Intercropping regulation of soil phosphorus composition and microbially-driven dynamics facilitates maize phosphorus uptake and productivity improvement

Abstract

Intercropping is a powerful way that promote a more diversified plant community in croplandas. It is important to understand how this practice regulates phosphorus (P) footprint and trade-off in plant-soil system which influences crop productivity.
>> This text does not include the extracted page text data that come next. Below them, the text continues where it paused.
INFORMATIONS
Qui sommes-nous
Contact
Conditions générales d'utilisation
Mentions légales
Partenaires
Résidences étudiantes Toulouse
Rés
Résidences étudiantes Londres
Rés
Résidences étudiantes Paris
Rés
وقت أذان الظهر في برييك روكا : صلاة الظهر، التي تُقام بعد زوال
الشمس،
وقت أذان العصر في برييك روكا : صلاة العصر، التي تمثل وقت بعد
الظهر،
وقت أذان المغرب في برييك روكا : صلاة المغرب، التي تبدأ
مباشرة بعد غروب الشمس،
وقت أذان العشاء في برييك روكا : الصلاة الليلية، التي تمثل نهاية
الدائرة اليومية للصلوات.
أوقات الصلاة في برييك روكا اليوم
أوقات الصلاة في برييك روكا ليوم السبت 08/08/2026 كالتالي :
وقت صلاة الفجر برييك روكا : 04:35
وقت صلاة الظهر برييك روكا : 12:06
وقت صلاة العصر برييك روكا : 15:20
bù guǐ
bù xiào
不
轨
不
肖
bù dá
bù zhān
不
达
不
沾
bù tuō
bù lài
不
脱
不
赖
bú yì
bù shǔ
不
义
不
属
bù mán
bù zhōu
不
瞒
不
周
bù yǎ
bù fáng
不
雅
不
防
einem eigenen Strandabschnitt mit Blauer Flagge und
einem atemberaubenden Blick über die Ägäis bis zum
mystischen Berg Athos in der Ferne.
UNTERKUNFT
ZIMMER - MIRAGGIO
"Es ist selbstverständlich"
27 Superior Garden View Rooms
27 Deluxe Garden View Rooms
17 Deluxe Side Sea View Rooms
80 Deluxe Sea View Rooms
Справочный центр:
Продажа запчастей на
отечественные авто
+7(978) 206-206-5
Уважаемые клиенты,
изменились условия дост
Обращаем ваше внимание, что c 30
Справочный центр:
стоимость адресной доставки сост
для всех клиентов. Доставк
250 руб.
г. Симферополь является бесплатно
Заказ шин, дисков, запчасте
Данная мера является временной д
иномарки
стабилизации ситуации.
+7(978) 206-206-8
Herein, a field-based experiment was conducted to investigate the effects of intercropping of maize with legumes (peanut and soybean) and non-legumes (gingelly and sweet potato) on maize productivity and P transformation and regulation. Compared with the monoculture, intercropping treatments increased maize yield, P use efficiency (PUE), P partial factor productivity (PFPP), and aboveground P uptake by 13.3–34.4%, 6.2–41.2%, 13.6–68.2%, and 10.3–20.1%, respectively. Intercropping treatments significantly reduced the cumulative losses of total P, dissolved P, and particulate P by 4.7–60.1%, 3.2–67.1%, and 2.7–64.7%, respectively. Maize/peanut and maize/soybean systems showed a better advantage in improving maize productivity and mitigating P runoff loss than the maize/gingelly and maize/sweet potato. Compared with the monoculture, intercropping increased the contents of soil labile-P, stable-P, solution-P, hydrolysable-P, and exchangeable-P by 3.1–7.8%, 18.7–63.2%, 8.4–35.5%, 0.2–28.3%, and 38.6–637.1%, respectively. The potential activities of soil alkaline and acid phosphatase in intercropping treatments increased respectively by 15.3–173.7% and 5.6–215.2% compared with the monoculture. Maize productivity components (crop yield, PFPP, and PUE, and plant P uptake) were positively correlated with soil P composition and bioavailability, microbial biomss P, and phosphatase activity, while negatively correlated with P runoff loss (P < 0.05). Those findings highlight the importance in understanding how soil P composition and microbially-driven P dynamics mediates plant P uptake to determine the consequences of intercropping for maize productivity. • Intercropping increased maize yield and PUE by 13–34% and 6–41%, respectively. • Intercropping decreased the runoff loss of TP, DP, and PP by 5–60%, 3–67%, and 3–65%. • Intercropping increased soil phosphatase activities by 6–215% with maize development. • Increased productivity was related to soil P composition, bioavailability, and dynamics. • Intercropping-driven plant-soil P trade-off contributed to maize productivity improvement.